Ante estas palabras Sandra dejó si actitud laxa y alzó las piernas, doblando sus rodillas como brazos de mantis que en su coqueteo me llevaban a mí, pobre luciérnaga ciega, en pos del voraz apetito de su vagina; así, doblando sus piernas como diciendo "ven", y en el fondo de sus tenazas, la flor de que soy alimento, el dios de que soy fiel, la historia de que soy inicio. Aquel coño era muy velludo, tan oscuro que casi azuleaba. Con cuidado, tentando el terreno, restregué la punta de mi verga en aquel coño caliente. Aquel coño floreció ante mis ojos al contacto de mi inicial inspección; por alguna razón sus labios se abrieron en dos pétalos bien definidos y un chorro de cálida orina bañó mi tranca. Nadie sintió vergüenza por ello, Lesbia y Sandra sonreían como si hubiesen presenciado un primitivo ritual de marca territorial. No tuve compasión y clavé de manera lenta pero ininterrumpida mi verga.

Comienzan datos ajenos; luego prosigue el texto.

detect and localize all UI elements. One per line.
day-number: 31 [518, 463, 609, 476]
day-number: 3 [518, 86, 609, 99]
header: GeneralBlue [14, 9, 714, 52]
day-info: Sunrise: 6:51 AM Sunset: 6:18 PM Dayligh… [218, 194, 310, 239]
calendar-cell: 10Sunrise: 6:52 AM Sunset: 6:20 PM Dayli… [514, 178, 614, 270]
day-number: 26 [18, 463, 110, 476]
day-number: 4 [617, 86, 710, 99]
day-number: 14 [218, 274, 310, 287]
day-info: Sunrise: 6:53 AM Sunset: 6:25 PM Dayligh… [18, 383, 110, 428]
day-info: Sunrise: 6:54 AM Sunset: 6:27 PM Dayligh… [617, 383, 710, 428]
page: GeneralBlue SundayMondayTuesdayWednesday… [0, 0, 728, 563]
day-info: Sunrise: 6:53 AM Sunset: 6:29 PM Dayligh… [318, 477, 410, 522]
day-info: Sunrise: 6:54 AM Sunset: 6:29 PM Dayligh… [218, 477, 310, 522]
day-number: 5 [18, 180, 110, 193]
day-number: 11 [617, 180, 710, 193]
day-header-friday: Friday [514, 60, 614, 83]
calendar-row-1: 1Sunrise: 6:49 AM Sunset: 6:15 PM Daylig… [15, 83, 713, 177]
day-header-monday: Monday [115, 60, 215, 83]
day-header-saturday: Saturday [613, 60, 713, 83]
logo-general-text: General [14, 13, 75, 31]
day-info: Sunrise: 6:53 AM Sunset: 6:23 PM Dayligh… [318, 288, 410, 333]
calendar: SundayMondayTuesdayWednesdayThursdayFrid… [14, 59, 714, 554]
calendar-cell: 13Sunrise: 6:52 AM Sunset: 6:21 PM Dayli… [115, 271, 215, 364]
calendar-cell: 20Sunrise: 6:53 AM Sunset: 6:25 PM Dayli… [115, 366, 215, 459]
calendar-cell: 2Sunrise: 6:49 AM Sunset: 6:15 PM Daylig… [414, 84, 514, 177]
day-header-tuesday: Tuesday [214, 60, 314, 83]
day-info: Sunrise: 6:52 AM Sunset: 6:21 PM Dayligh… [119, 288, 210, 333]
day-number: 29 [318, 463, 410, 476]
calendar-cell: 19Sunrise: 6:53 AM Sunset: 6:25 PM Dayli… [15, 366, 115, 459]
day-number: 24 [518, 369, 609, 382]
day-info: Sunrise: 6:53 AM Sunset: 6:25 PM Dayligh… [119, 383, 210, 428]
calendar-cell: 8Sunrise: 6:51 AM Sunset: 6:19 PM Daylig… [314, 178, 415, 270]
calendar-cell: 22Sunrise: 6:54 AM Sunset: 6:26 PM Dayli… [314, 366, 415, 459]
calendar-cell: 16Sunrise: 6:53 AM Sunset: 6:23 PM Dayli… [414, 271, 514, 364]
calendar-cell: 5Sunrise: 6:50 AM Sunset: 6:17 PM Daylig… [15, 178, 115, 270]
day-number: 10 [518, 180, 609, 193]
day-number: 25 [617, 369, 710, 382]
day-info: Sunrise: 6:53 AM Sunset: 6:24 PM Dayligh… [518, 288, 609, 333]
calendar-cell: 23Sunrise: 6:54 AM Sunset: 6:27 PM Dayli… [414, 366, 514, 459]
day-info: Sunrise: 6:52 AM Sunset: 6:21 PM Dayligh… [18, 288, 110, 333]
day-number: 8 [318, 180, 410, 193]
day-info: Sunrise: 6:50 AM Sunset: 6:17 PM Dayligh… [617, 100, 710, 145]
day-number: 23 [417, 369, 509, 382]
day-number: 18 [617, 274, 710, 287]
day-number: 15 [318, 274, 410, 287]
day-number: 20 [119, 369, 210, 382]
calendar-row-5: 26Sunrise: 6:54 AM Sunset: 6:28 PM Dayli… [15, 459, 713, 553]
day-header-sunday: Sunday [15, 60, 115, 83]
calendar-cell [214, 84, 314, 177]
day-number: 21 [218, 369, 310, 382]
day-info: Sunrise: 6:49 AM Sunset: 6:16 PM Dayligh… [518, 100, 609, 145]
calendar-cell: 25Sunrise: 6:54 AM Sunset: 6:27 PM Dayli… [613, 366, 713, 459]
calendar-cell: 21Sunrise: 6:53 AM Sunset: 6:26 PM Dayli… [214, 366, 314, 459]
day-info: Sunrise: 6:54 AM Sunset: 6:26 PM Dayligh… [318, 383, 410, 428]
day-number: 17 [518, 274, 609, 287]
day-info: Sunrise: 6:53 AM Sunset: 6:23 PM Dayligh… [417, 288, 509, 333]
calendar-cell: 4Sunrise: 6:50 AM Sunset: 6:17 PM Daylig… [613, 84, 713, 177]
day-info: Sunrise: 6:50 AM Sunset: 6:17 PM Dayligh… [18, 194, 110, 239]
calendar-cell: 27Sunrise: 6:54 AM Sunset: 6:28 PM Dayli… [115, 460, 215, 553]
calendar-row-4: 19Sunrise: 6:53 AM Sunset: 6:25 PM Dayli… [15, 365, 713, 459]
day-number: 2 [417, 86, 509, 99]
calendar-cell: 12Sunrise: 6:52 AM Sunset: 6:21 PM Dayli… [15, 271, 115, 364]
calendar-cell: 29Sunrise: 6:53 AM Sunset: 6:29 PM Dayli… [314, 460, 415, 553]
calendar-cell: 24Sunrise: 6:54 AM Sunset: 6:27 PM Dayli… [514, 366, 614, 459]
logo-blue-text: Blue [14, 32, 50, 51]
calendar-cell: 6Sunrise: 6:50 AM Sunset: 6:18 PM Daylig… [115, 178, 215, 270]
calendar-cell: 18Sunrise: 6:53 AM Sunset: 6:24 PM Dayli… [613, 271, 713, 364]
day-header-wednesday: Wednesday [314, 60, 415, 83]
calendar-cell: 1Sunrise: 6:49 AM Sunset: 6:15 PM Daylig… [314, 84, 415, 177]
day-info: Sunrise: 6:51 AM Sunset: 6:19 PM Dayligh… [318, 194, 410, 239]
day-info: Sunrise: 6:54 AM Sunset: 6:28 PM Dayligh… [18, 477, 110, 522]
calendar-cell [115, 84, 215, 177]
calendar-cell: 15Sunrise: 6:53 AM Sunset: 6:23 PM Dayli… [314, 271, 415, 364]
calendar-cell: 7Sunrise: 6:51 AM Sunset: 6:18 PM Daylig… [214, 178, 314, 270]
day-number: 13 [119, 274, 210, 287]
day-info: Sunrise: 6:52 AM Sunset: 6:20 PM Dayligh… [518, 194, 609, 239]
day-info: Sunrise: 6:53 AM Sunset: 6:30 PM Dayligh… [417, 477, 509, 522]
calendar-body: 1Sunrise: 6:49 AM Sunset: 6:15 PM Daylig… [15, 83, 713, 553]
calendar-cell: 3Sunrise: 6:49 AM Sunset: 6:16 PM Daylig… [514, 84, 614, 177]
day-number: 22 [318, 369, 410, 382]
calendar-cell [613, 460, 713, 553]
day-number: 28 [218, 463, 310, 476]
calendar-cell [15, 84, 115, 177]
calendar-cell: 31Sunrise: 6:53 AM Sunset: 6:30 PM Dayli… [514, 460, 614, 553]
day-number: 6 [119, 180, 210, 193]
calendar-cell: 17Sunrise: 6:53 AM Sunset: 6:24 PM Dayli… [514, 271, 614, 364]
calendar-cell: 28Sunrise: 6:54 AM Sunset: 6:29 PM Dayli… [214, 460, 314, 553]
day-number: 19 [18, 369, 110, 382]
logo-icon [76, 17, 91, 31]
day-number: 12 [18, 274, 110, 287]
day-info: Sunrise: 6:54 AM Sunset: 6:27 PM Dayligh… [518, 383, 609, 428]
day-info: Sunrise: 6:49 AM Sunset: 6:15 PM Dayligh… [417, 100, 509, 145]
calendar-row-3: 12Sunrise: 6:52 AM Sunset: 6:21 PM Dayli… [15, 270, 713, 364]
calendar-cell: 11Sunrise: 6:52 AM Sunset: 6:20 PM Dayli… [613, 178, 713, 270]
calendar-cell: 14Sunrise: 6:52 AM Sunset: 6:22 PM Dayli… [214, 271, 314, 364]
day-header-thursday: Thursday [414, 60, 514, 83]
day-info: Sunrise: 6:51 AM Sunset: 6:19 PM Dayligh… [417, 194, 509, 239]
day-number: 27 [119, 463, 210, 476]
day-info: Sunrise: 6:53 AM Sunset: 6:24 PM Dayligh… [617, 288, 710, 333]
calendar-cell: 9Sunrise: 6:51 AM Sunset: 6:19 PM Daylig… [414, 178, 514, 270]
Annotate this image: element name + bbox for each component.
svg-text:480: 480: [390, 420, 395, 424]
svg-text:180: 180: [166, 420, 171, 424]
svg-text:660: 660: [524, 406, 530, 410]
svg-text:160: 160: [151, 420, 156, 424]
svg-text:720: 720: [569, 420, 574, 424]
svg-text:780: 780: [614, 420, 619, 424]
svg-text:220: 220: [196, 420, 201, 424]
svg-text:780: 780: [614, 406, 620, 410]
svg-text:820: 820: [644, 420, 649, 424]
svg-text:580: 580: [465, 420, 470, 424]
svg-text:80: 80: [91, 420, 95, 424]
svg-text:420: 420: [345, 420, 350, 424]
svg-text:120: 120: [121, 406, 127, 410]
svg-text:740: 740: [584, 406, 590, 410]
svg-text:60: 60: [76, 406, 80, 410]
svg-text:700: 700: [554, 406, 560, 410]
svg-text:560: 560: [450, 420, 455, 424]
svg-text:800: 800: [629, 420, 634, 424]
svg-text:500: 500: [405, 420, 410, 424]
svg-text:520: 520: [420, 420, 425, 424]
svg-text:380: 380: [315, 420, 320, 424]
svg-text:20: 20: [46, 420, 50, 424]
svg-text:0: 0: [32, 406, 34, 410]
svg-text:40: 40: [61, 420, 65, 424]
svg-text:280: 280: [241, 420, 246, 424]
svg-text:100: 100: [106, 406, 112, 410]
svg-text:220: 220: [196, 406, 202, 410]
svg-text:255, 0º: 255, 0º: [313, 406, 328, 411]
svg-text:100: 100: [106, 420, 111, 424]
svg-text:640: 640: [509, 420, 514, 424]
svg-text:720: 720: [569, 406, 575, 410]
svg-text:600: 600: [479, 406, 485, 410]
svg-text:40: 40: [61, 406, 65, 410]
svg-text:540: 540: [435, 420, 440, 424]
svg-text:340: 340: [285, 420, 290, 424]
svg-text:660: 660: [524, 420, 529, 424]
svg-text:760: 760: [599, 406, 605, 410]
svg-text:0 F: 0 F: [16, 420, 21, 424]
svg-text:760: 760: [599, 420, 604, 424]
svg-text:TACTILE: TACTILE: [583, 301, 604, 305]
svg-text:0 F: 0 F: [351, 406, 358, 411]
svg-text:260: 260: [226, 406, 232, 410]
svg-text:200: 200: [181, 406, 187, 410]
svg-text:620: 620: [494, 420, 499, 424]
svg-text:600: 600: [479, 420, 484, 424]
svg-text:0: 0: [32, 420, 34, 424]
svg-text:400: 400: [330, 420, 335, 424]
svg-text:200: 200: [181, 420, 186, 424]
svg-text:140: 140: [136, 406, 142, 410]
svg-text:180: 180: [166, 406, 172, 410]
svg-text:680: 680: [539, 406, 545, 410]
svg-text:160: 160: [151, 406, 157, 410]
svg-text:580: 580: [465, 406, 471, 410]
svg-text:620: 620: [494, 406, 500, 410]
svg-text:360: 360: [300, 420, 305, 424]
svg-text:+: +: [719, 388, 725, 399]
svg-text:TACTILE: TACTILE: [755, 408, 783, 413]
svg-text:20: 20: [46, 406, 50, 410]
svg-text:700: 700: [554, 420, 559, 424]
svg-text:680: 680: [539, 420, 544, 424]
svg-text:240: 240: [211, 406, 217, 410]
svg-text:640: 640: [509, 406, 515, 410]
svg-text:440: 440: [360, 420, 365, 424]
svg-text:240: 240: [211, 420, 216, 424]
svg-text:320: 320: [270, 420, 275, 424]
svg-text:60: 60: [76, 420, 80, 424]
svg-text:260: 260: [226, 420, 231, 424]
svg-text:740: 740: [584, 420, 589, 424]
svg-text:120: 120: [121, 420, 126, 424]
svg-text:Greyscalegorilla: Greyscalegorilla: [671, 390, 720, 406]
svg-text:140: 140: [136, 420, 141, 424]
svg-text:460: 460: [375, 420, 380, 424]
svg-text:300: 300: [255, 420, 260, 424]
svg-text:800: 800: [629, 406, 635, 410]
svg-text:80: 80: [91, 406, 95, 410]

¿Que con mi verga iba a lastimar aquella cadera estrecha? Ni en mis sueños. La vagina de Sandra era especial, se abría obediente recibiéndome con una candidez tan dulce como salvaje; besaba cada centímetro de mi verga y la empuñaba con maestría. Era el coño más delicioso que hubiese yo conocido. Al paso de mi carne sus paredes se extendían y distendían, como si quisieran que me regara de inmediato. Mis manos abarcaban fácilmente sus pequeñas nalgas, todo entraba hasta el fondo con mucha facilidad. Sandra pujaba con delirio, no me miraba a mi, sino a Lesbia. Ellas se besaban en mis narices, yo sólo hacía el trabajo. Era hermoso ver cómo se besaban al ritmo de lo que yo le estaba haciendo a Sandra. Toda la cintura de Sandra la podía abrazar con un solo brazo, sus pechos se apretaban contra mis tetillas. Sandra era muy caliente, toda ella estaba hecha para ser disfrutada, sus orgasmos eran discretos, tan discretos que yo no los percibiría si Lesbia no los festejara uno a uno. Era una escena un tanto extraña, por un lado Lesbia tocaba el rostro de Sandra con la delicadeza que se toca una rosa muy frágil, acariciándola con un roce fantasmal y casi invisible, besándola muy lentamente, como si el tiempo se hiciera lento al ser desmenuzado por sus labios, y se miraban en un contacto absolutamente espiritual. Por otra parte estaba yo, abrazando por completo la cintura de Sandra, con mi joroba arqueada, con mi cara pegada a sus formidables pechos, respirando su olor y pegando mi mejilla a su sudor, como si quisiera escuchar el sonido de sus entrañas, mientras mis caderas, así, abrazándola ya como un perro, la penetraran con el mismo frenesí, sin saber ni pensar en quién es ella, preocupado por pompear sin descanso, sin ritmo.

Lesbia tomó fotos, muy pocas, en ellas sin duda yo aparecería como un animalito al que le ha sido concedido fornicar. Empujé mis caderas con rabia y comencé a regarme dentro de Sandra. Un aullido escapó de mi garganta, un alivio muy profundo. Para la foto retraje el condón, para que la imagen mostrara mi verga ensartada y la leche saliendo de aquel coño empalado, como si de una fuga se tratara. Cuando saqué mi verga el condón estaba cubriendo casi exclusivamente el glande; por suerte no se había salido.

Me ordenaron que me vistiera. Lesbia me dijo que me fuera, que ellas se quedarían solas un rato más. Yo salí por la puerta sin cuidar que se ocultaran debajo de las sábanas. Por fortuna para ellas nadie pasaba por el pasillo en ese instante. Antes de cerrar la puerta reviré. Lesbia sacaba de una maleta el Proyecto Motsumi, la lámpara azul.